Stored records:

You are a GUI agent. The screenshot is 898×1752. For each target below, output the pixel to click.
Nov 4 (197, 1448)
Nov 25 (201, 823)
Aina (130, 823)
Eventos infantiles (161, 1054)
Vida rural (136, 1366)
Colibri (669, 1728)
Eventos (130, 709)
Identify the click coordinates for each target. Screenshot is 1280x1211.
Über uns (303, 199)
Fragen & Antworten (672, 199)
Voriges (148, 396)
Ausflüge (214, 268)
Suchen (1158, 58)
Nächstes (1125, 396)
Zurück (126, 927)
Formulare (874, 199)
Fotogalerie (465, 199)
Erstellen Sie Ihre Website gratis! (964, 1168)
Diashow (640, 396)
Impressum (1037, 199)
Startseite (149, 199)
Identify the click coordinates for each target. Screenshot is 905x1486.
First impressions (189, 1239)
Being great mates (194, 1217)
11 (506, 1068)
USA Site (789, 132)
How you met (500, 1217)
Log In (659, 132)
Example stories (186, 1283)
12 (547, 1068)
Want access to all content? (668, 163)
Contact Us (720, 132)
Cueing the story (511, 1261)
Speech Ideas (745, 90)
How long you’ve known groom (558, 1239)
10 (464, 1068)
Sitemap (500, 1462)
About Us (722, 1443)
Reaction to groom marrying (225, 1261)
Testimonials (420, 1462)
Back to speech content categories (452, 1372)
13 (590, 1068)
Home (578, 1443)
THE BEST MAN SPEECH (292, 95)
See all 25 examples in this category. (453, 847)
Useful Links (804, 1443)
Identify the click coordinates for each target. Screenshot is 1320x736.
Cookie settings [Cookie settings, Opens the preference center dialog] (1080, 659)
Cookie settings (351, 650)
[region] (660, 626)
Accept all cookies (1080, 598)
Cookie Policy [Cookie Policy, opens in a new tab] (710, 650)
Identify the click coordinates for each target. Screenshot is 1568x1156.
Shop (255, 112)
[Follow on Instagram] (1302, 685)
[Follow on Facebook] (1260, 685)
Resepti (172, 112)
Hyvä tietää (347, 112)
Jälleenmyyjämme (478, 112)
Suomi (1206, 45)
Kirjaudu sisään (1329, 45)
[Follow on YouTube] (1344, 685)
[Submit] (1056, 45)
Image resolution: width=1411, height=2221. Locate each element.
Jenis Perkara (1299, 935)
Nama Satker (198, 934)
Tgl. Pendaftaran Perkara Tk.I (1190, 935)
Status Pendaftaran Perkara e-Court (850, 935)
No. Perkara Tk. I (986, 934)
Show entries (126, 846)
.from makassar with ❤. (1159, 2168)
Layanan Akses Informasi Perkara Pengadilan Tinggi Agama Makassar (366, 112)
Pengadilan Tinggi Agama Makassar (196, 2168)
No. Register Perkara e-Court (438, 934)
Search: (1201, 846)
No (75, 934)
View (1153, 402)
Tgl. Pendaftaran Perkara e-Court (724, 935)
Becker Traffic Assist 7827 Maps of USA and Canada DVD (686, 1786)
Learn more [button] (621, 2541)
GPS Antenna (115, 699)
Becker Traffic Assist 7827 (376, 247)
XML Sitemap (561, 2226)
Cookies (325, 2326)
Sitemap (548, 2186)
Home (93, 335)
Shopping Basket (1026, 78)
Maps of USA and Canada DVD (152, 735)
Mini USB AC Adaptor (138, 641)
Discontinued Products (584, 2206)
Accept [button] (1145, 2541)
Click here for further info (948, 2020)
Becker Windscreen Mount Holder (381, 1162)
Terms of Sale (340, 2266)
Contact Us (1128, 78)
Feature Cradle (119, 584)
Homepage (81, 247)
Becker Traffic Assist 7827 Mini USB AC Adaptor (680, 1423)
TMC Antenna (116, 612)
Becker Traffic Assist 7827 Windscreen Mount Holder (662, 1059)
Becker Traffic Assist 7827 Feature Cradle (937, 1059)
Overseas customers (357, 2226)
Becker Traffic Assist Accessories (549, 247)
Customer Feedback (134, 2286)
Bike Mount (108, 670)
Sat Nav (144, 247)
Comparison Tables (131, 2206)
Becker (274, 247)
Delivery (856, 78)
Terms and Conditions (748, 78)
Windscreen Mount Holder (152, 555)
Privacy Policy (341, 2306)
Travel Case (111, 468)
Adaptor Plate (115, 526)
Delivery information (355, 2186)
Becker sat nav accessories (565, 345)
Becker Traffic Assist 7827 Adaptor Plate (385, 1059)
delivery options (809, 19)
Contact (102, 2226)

Assignment
Check every line above for the string "settings" and state how many have it, with no other words.

Solution below
2